» Your instructions: Identify and pull out each line of the entries in which "Canada" occurs.

________________

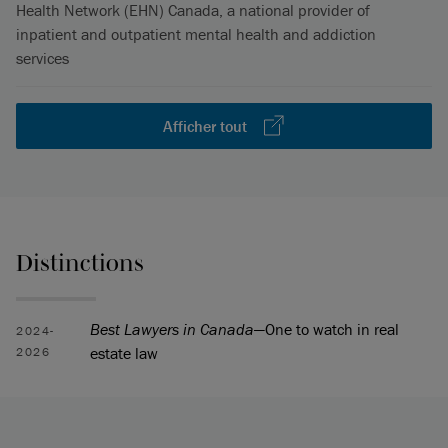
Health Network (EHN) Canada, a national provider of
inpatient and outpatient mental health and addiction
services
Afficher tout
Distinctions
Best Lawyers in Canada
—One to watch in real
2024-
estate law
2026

________________

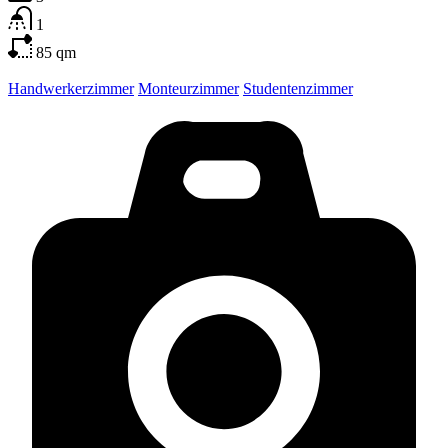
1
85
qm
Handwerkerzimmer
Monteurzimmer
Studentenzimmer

________________

» Response area:
Health Network (EHN) Canada, a national provider of
Best Lawyers in Canada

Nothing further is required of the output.